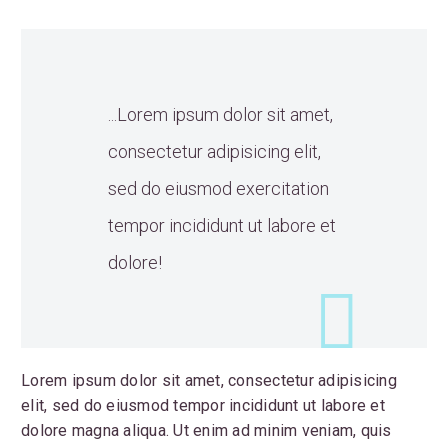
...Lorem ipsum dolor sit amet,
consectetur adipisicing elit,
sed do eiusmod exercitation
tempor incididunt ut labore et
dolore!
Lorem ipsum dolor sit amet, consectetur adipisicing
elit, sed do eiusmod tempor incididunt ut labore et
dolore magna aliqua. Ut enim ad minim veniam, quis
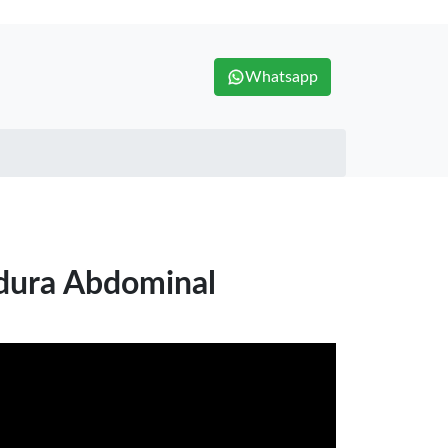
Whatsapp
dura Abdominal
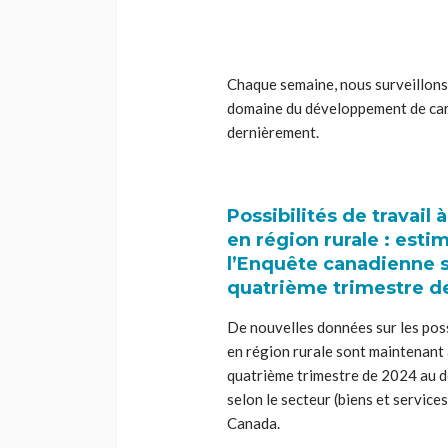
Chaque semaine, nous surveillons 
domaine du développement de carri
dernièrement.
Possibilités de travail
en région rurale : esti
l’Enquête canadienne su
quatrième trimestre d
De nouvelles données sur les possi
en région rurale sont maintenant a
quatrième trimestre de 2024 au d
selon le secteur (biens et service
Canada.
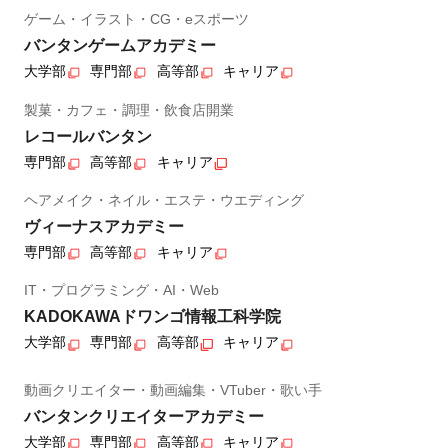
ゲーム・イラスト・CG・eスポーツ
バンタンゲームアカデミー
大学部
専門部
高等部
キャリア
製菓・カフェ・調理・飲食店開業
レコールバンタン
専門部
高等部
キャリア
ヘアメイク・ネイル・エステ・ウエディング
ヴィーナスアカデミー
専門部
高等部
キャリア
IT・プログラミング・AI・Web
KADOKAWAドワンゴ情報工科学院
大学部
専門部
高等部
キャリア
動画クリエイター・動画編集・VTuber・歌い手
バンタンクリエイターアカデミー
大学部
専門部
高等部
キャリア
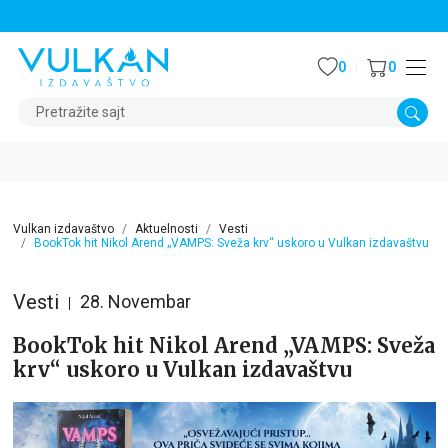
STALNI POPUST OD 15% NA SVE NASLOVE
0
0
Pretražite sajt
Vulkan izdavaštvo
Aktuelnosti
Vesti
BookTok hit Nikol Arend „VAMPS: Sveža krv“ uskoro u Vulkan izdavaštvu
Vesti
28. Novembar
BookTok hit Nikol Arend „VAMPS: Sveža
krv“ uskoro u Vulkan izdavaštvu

# TASK DETAILS
The copy must begin at the line containing "ヘアメイク・ネイル・エステ・ウエディング" and end at the last line of the data above, with every line retyped exactly and no pictures included.

# ANSWER TO THIS PROBLEM
ヘアメイク・ネイル・エステ・ウエディング
ヴィーナスアカデミー
専門部
高等部
キャリア
IT・プログラミング・AI・Web
KADOKAWAドワンゴ情報工科学院
大学部
専門部
高等部
キャリア
動画クリエイター・動画編集・VTuber・歌い手
バンタンクリエイターアカデミー
大学部
専門部
高等部
キャリア
STALNI POPUST OD 15% NA SVE NASLOVE
0
0
Pretražite sajt
Vulkan izdavaštvo
Aktuelnosti
Vesti
BookTok hit Nikol Arend „VAMPS: Sveža krv“ uskoro u Vulkan izdavaštvu
Vesti
28. Novembar
BookTok hit Nikol Arend „VAMPS: Sveža
krv“ uskoro u Vulkan izdavaštvu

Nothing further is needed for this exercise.